Imam An-Nawawi –rahimahullah- (w. 676 H)berkata :
المجموع شرح المهذب (4/ 222)
أَمَّا حُكْمُ الْمَسْأَلَةِ فَقَالَ أَصْحَابُنَا إنْ كَانَ لِلْمَسْجِدِ إمَامٌ رَاتِبٌ وَلَيْسَ هُوَ مَطْرُوقًا كُرِهَ لِغَيْرِهِ اقامة الجماعة فيه ابتداء قبل فوات مجئ إمَامِهِ وَلَوْ صَلَّى الْإِمَامُ كُرِهَ أَيْضًا إقَامَةُ جَمَاعَةٍ أُخْرَى فِيهِ بِغَيْرِ إذْنِهِ هَذَا هُوَ الصَّحِيحُ الْمَشْهُورُ وَبِهِ قَطَعَ الْجُمْهُورُ
“Adapun hukum masalah, para sahabat kami berkata : Jika suatu masjid memiliki imam rawatib dan bukan masjid yang terletak di pinggir jalan, dimakruhkan bagi selainnya (selain imam rawatib) untuk menegakkan jama’ah di dalamnya sedari awal sebelum luputnya kedatangan imamnya. Seandainya imam telah selesai shalat, juga dimakruhkan untuk menegakkan jama’ah lain di dalamnya tanpa ijinnya. Dan ini merupakan pendapat yang shahih (benar) dan masyhur, serta telah dipastikan oleh JUMHUR (mayoritas ulama’).”

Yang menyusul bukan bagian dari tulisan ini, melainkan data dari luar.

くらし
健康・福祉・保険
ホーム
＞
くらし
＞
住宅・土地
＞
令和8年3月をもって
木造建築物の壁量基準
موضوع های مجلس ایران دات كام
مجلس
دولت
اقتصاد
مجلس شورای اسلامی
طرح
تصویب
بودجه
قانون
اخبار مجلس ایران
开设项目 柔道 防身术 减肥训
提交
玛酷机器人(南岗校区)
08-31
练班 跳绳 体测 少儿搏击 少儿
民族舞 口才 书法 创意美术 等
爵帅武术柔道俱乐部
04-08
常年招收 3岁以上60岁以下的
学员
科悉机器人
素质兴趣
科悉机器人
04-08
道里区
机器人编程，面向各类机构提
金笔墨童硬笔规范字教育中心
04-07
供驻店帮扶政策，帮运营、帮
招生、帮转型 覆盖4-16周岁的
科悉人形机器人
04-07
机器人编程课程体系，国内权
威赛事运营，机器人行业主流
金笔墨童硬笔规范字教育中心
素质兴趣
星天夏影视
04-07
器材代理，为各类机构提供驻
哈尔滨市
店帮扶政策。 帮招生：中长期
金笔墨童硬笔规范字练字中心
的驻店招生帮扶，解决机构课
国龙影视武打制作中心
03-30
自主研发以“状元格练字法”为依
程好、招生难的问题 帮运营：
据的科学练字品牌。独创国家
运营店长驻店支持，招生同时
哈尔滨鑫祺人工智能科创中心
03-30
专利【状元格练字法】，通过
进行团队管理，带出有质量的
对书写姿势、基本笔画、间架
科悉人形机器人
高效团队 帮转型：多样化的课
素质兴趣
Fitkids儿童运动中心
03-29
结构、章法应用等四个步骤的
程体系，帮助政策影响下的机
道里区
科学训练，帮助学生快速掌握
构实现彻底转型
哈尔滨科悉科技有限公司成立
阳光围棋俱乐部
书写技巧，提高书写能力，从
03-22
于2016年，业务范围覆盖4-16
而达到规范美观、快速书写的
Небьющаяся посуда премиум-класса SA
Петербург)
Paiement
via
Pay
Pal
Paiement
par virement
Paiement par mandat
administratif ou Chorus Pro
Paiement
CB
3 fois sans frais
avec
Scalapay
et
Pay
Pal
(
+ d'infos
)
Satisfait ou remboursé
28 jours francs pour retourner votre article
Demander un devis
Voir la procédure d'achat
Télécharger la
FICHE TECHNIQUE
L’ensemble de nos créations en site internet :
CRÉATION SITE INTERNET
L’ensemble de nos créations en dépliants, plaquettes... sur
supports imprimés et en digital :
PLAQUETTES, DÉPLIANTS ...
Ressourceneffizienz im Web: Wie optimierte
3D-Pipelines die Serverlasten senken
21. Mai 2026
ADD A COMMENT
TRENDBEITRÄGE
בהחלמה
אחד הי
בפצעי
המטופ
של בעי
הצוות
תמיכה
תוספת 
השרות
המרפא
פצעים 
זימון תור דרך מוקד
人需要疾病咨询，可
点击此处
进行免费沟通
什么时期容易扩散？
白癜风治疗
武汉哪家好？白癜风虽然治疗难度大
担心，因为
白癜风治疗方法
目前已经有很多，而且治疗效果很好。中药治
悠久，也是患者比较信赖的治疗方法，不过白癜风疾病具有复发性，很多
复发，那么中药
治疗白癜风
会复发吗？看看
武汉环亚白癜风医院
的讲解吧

Senanda dengan apa yang disebutkan oleh imam Asy-Syafi’i dan An-Nawawi, bisa dilihat juga dalam beberapa kitab, diantaranya : Badai’ush Shana’i’ (1/418), Tuhfatul Fuqaha’ karya As-Samarqandi (1/188) dan Hasyiyah Ibnu ‘Abidin : (1/377,396,553).

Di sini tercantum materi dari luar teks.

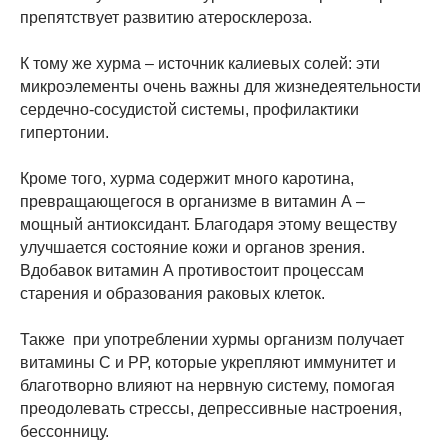
препятствует развитию атеросклероза.
К тому же хурма – источник калиевых солей: эти
микроэлементы очень важны для жизнедеятельности
сердечно-сосудистой системы, профилактики
гипертонии.
Кроме того, хурма содержит много каротина,
превращающегося в организме в витамин А –
мощный антиоксидант. Благодаря этому веществу
улучшается состояние кожи и органов зрения.
Вдобавок витамин А противостоит процессам
старения и образования раковых клеток.
Также при употреблении хурмы организм получает
витамины С и РР, которые укрепляют иммунитет и
благотворно влияют на нервную систему, помогая
преодолевать стрессы, депрессивные настроения,
бессонницу.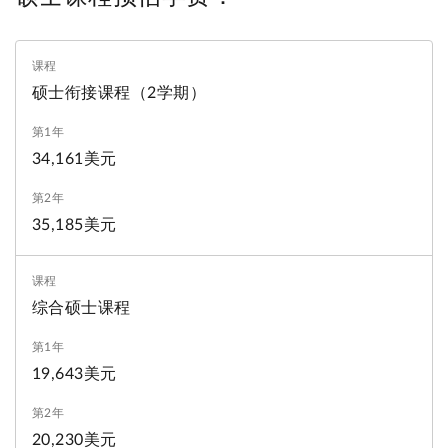
硕士课程预估学费：
硕士衔接课程（2学期）
34,161美元
35,185美元
综合硕士课程
19,643美元
20,230美元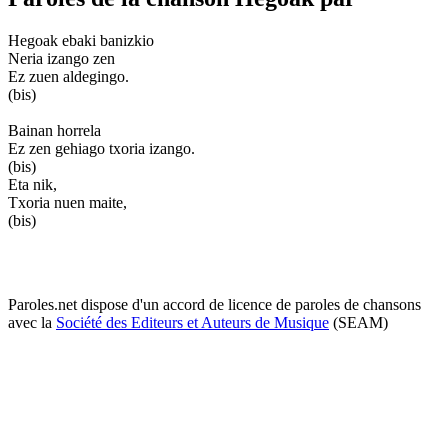
Hegoak ebaki banizkio
Neria izango zen
Ez zuen aldegingo.
(bis)
Bainan horrela
Ez zen gehiago txoria izango.
(bis)
Eta nik,
Txoria nuen maite,
(bis)
Paroles.net dispose d'un accord de licence de paroles de chansons
avec la
Société des Editeurs et Auteurs de Musique
(SEAM)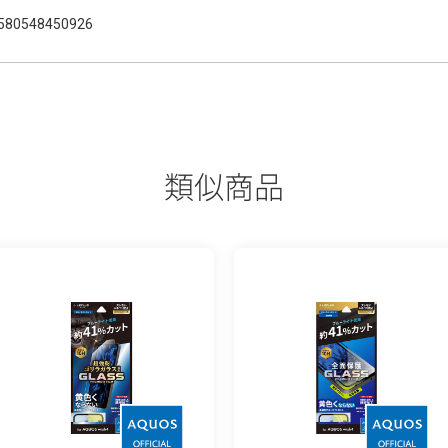
580548450926
類似商品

Dalil mereka, hadits Abu Hurairah –radhiallahu ‘anhu- beliau berkata, Rasulullah –shallallahu ‘alaihi wa sallam- bersabda :
صحيح البخاري (1/ 131)
644 - حَدَّثَنَا عَبْدُ اللَّهِ بْنُ يُوسُفَ، قَالَ: أَخْبَرَنَا مَالِكٌ، عَنْ أَبِي الزِّنَادِ، عَنِ الأَعْرَجِ، عَنْ أَبِي هُرَيْرَةَ: أَنَّ رَسُولَ اللَّهِ صَلَّى اللهُ عَلَيْهِ وَسَلَّمَ قَالَ: «وَالَّذِي نَفْسِي بِيَدِهِ لَقَدْ هَمَمْتُ أَنْ آمُرَ بِحَطَبٍ، فَيُحْطَبَ، ثُمَّ آمُرَ بِالصَّلاَةِ، فَيُؤَذَّنَ لَهَا، ثُمَّ آمُرَ رَجُلًا فَيَؤُمَّ النَّاسَ، ثُمَّ أُخَالِفَ إِلَى رِجَالٍ، فَأُحَرِّقَ عَلَيْهِمْ بُيُوتَهُمْ... »
“Demi yang jiwaku berada di tangan-Nya, sungguh aku ingin memerintahkan agar dikumpulkan kayu bakar. Kemudian aku perintahkan shalat. Lalu diadzani, lalu aku perintahkan seorang untuk mengimami manusia. Setelah itu aku akan pergi kepada beberapa orang yang tidak hadir shalat berjama’ah, lalu aku akan bakar rumah-rumah mereka…” [ HR. Al-Bukhari : 644/1/131].
Sisi pendalilannya, bahwa nabi –shallallahu ‘alaihi wa sallam- akan membakar rumah-rumah mereka yang tidak hadir dalam shalat jama’ah. Dimana dzahir hadits menunjukkan, bahwa ha itu pada jama’ah pertama. Jika anjuran shalat berjama’ah itu pada jama’ah pertama, hal ini mengharuskan bahwa jama’ah kedua dimakruhkan (dibenci) untuk diadakan. Karena jika dibolehkan, ancaman tersebut tidak berguna. Karena sangat mungkin mereka akan membuat jama’ah kedua untuk menunaikan shalat.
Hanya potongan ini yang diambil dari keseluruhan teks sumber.